Skip to content

Part 17: Summary

Part 17: Summary

What we built

We built a complete model monitoring pipeline for a deployed CatBoost frequency model. Starting from a trained model and two time windows of synthetic UK motor data, we computed four metrics:

  • PSI on the predicted score distribution: has the risk distribution changed?
  • CSI on each input feature: which features have driven any distribution shift?
  • A/E ratio with confidence intervals: is the model calibrated correctly?
  • Gini drift with a DeLong significance test: has the model's discriminatory power changed?

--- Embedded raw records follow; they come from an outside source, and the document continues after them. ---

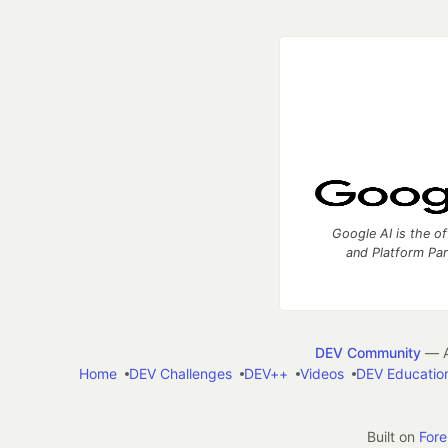
Google AI is the of
and Platform Pa
DEV Community
— A
Home
DEV Challenges
DEV++
Videos
DEV Educatio
Built on
For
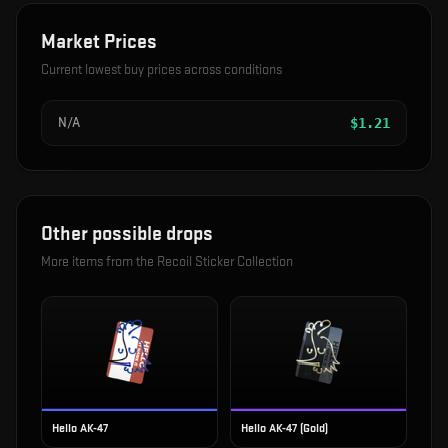
Market Prices
Current lowest buy prices across conditions
N/A
$
1.21
Other possible drops
More items from the
Recoil Sticker Collection
Hello AK-47
Hello AK-47 (Gold)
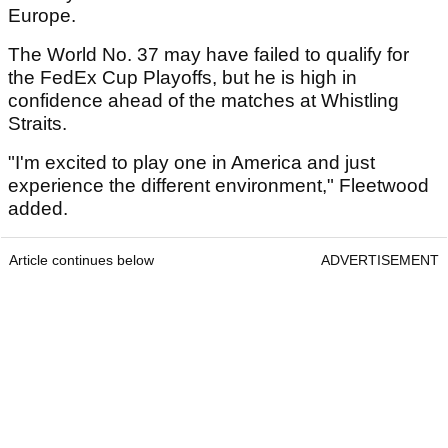
Europe.
The World No. 37 may have failed to qualify for
the FedEx Cup Playoffs, but he is high in
confidence ahead of the matches at Whistling
Straits.
"I'm excited to play one in America and just
experience the different environment," Fleetwood
added.
Article continues below
ADVERTISEMENT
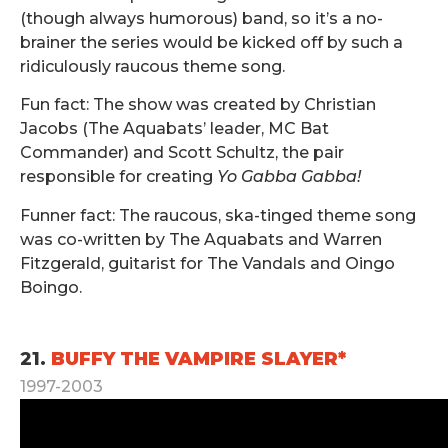
(though always humorous) band, so it’s a no-
brainer the series would be kicked off by such a
ridiculously raucous theme song.
Fun fact: The show was created by Christian
Jacobs (The Aquabats’ leader, MC Bat
Commander) and Scott Schultz, the pair
responsible for creating
Yo Gabba Gabba!
Funner fact: The raucous, ska-tinged theme song
was co-written by The Aquabats and Warren
Fitzgerald, guitarist for The Vandals and Oingo
Boingo.
.
21.
BUFFY THE VAMPIRE SLAYER*
1997-2003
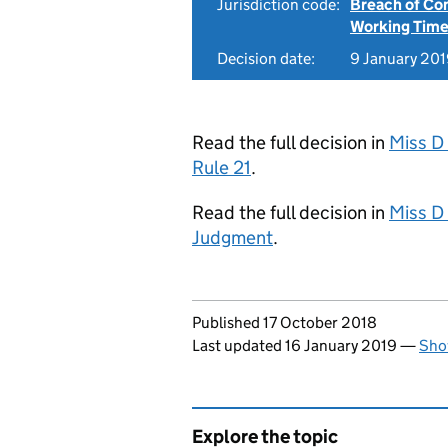
Jurisdiction code:
Breach of Co
Working Time
Decision date:
9 January 20
Read the full decision in
Miss D
Rule 21
.
Read the full decision in
Miss D
Judgment
.
Updates to this page
Published 17 October 2018
Last updated 16 January 2019
—
Sho
Explore the topic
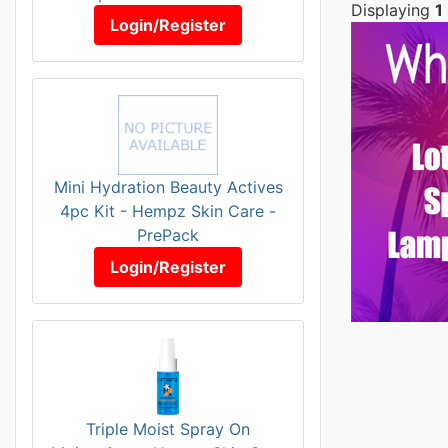
Displaying
1
Login/Register
Mini Hydration Beauty Actives
4pc Kit - Hempz Skin Care -
PrePack
Login/Register
Triple Moist Spray On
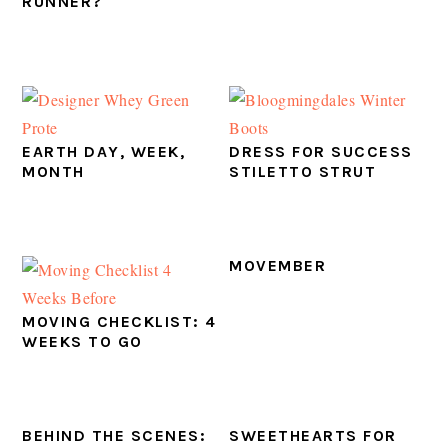
RUNNER?
EARTH DAY, WEEK,
DRESS FOR SUCCESS
MONTH
STILETTO STRUT
MOVEMBER
MOVING CHECKLIST: 4
WEEKS TO GO
BEHIND THE SCENES:
SWEETHEARTS FOR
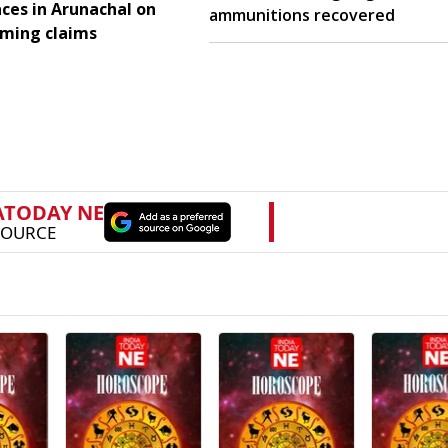
aces in Arunachal on
ammunitions recovered
aming claims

We assembled these into a MonitoringReport with automated traffic lights and a machine-readable JSON summary. We persisted the results to Delta tables with versioning and a 7-year retention policy. We scheduled the notebook as a Databricks job running on the 1st of each month at 06:00 UK time. We set up SQL Alerts for amber and red conditions. We built a recalibration trigger framework that logs factors to a Delta table that the pricing pipeline reads automatically. And we showed how to extract a complete regulatory evidence pack from the monitoring history.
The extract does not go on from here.